Provided entries START

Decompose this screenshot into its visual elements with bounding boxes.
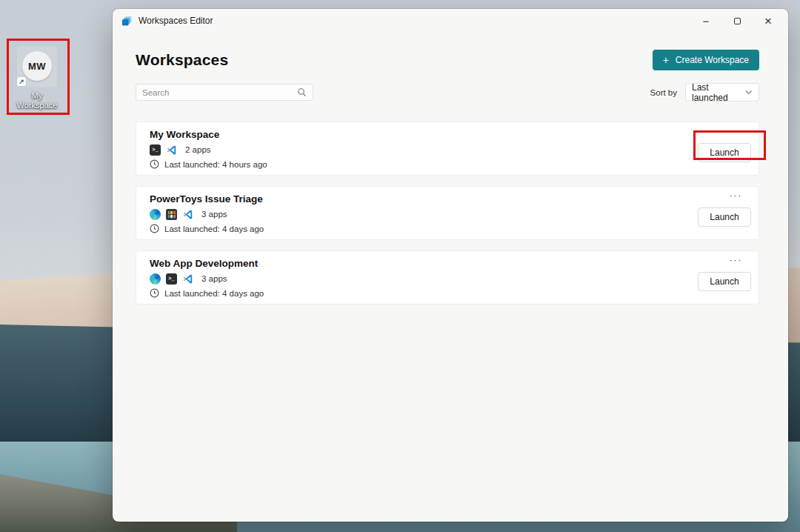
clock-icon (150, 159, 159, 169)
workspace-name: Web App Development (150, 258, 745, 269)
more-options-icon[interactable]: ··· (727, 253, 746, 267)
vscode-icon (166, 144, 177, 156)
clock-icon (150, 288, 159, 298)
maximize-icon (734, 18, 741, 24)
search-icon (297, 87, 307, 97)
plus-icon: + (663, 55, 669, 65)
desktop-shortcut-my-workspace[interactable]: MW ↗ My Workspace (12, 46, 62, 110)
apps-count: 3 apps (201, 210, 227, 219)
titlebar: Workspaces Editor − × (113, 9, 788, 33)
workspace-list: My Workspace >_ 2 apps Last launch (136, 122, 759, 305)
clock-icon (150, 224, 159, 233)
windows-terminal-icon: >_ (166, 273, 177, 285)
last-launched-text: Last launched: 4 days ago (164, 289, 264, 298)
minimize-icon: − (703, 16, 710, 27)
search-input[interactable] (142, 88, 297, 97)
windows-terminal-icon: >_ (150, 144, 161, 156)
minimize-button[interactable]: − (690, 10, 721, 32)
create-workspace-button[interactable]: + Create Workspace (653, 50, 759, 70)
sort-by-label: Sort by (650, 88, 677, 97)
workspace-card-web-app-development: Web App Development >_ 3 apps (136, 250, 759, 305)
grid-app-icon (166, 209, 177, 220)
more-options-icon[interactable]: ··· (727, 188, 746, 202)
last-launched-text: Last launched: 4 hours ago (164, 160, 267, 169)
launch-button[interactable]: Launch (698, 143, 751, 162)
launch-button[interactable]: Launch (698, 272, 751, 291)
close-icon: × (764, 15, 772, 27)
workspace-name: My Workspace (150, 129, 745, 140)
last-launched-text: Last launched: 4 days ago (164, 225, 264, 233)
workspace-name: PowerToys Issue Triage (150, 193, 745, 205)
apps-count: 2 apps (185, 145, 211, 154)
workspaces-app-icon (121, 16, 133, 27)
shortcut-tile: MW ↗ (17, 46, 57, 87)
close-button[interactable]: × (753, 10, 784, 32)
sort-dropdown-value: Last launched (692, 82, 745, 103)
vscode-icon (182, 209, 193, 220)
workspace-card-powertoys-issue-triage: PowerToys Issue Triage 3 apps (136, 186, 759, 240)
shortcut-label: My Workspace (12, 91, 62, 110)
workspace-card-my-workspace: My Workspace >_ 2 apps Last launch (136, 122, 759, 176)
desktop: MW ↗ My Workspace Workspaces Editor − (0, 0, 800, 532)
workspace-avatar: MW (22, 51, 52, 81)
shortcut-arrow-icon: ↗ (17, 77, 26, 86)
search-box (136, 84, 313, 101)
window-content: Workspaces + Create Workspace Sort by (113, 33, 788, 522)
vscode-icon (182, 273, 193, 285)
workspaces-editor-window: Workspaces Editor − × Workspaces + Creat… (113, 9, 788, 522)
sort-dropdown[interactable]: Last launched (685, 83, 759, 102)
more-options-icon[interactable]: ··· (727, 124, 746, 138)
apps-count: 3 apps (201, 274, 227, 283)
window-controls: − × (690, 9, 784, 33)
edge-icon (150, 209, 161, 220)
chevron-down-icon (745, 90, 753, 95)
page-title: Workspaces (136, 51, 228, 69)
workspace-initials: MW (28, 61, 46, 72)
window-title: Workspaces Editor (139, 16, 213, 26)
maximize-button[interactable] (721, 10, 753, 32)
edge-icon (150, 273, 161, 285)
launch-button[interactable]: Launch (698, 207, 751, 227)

Provided entries END

▸ **Your assignment**: Every entry above needs to be retyped exactly; drop the pictures.

▸ **Written solution**:
Decompose this screenshot into its visual elements with bounding boxes.
clock-icon (150, 159, 159, 169)
workspace-name: Web App Development (150, 258, 745, 269)
more-options-icon[interactable]: ··· (727, 253, 746, 267)
vscode-icon (166, 144, 177, 156)
clock-icon (150, 288, 159, 298)
maximize-icon (734, 18, 741, 24)
search-icon (297, 87, 307, 97)
plus-icon: + (663, 55, 669, 65)
desktop-shortcut-my-workspace[interactable]: MW ↗ My Workspace (12, 46, 62, 110)
apps-count: 3 apps (201, 210, 227, 219)
titlebar: Workspaces Editor − × (113, 9, 788, 33)
workspace-list: My Workspace >_ 2 apps Last launch (136, 122, 759, 305)
clock-icon (150, 224, 159, 233)
windows-terminal-icon: >_ (166, 273, 177, 285)
last-launched-text: Last launched: 4 days ago (164, 289, 264, 298)
minimize-icon: − (703, 16, 710, 27)
search-input[interactable] (142, 88, 297, 97)
windows-terminal-icon: >_ (150, 144, 161, 156)
minimize-button[interactable]: − (690, 10, 721, 32)
create-workspace-button[interactable]: + Create Workspace (653, 50, 759, 70)
sort-by-label: Sort by (650, 88, 677, 97)
workspace-card-web-app-development: Web App Development >_ 3 apps (136, 250, 759, 305)
grid-app-icon (166, 209, 177, 220)
more-options-icon[interactable]: ··· (727, 188, 746, 202)
last-launched-text: Last launched: 4 hours ago (164, 160, 267, 169)
launch-button[interactable]: Launch (698, 143, 751, 162)
launch-button[interactable]: Launch (698, 272, 751, 291)
close-icon: × (764, 15, 772, 27)
workspace-name: My Workspace (150, 129, 745, 140)
last-launched-text: Last launched: 4 days ago (164, 225, 264, 233)
workspace-name: PowerToys Issue Triage (150, 193, 745, 205)
apps-count: 2 apps (185, 145, 211, 154)
workspaces-app-icon (121, 16, 133, 27)
shortcut-tile: MW ↗ (17, 46, 57, 87)
close-button[interactable]: × (753, 10, 784, 32)
sort-dropdown-value: Last launched (692, 82, 745, 103)
vscode-icon (182, 209, 193, 220)
workspace-card-powertoys-issue-triage: PowerToys Issue Triage 3 apps (136, 186, 759, 240)
shortcut-label: My Workspace (12, 91, 62, 110)
workspace-card-my-workspace: My Workspace >_ 2 apps Last launch (136, 122, 759, 176)
desktop: MW ↗ My Workspace Workspaces Editor − (0, 0, 800, 532)
workspace-avatar: MW (22, 51, 52, 81)
shortcut-arrow-icon: ↗ (17, 77, 26, 86)
search-box (136, 84, 313, 101)
window-content: Workspaces + Create Workspace Sort by (113, 33, 788, 522)
vscode-icon (182, 273, 193, 285)
workspaces-editor-window: Workspaces Editor − × Workspaces + Creat… (113, 9, 788, 522)
sort-dropdown[interactable]: Last launched (685, 83, 759, 102)
more-options-icon[interactable]: ··· (727, 124, 746, 138)
apps-count: 3 apps (201, 274, 227, 283)
window-controls: − × (690, 9, 784, 33)
edge-icon (150, 209, 161, 220)
chevron-down-icon (745, 90, 753, 95)
page-title: Workspaces (136, 51, 228, 69)
workspace-initials: MW (28, 61, 46, 72)
window-title: Workspaces Editor (139, 16, 213, 26)
maximize-button[interactable] (721, 10, 753, 32)
edge-icon (150, 273, 161, 285)
launch-button[interactable]: Launch (698, 207, 751, 227)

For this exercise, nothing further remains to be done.